The Ontario Workplace and Safety Board (WSIB) hired private investigators to follow and secretly tape Ms. Micallef in her daily activities, hoping to show that she was lying about the nature of her injuries.
As a result, she was denied her benefits and fought through the legal system for years, after being accused of lying, only to be eventually acquitted.
In the article Ms. Micallef described to GO Public
“It’s really disturbing. There’s no limit to what they can do, how close they can follow,”
Insurance Surveillance is More Common Than You Think
Unfortunately, Ms. Micallef’s experience is not unique. Public and private insurers often hire investigators to take video surveillance and to capture social media information about their claimants. The hope is to catch them in an act that is inconsistent with reported injuries.

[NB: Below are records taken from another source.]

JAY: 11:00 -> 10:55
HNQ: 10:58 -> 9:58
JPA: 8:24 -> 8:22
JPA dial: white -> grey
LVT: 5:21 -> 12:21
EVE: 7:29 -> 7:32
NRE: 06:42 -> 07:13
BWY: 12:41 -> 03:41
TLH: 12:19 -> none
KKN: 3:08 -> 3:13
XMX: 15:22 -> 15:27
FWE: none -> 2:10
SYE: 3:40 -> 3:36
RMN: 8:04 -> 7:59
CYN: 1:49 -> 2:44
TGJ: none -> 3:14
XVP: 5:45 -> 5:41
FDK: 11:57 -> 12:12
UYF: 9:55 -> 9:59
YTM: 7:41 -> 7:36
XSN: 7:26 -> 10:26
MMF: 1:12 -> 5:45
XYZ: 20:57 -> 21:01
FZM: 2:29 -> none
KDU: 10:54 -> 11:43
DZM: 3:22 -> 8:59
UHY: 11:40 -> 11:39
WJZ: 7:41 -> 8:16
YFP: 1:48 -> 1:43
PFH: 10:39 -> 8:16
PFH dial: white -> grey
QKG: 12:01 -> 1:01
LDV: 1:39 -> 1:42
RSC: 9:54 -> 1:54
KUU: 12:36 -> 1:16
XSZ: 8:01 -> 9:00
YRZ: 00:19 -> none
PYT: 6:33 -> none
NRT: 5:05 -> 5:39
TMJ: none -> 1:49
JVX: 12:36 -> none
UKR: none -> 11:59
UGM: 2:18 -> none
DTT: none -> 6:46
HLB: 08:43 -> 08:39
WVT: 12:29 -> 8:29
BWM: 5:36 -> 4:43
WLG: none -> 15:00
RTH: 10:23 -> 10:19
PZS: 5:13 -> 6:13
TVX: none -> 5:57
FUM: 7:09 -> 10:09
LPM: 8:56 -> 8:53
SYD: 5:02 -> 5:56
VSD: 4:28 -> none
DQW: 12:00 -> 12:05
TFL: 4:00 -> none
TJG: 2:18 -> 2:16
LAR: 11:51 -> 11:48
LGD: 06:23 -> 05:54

For claimants, this feels like a painful intrusion into their personal lives. It also is yet another way that they feel dismissed and disbelieved by their insurance companies.
Workers in Ontario spend years paying into insurance policies, either through the Long-Term Disability and WSIB contributions at their place of employment, or through their car insurance premiums.
The expectation is that when you are injured, those companies should take care of you. So why are those very companies, who are supposed to help you, now surveilling you?
For clients, this feels personal; it is offensive. However, for the insurer, the decision to hire surveillance is often based on a mathematical calculation, especially for younger claimants. If they can get someone off the books, it reduces the long-term pay outs for the company.
The goal of surveillance is to try to catch people in a lie. To try to catch people outside their therapy and doctors appointments, doing something they claimed they could not do. The insurers try to use surveillance footage to discredit the claimant.
Of course, we all want to remove fraud from the auto insurance system, but genuinely injured claimants may feel surprised to learn how frequently insurers use surveillance as a business practice.
So what can you do if you find yourself a subject of insurer surveillance?
1. Know Your Rights
What are the rules regarding surveillance in Ontario?
Private insurance providers must follow the rules of the federal Personal Information Protection and Electronic Documents Act when conducting surveillance
The Ontario Trial Lawyers Association also has the following information regarding the limitations of surveillance:
“Investigators will often sit in their car outside your home or workplace to capture video footage of you. Investigators will sometimes be advised of a medical appointment or examination for discovery because they know you can be seen there. They should not film in private spaces like your home or backyard.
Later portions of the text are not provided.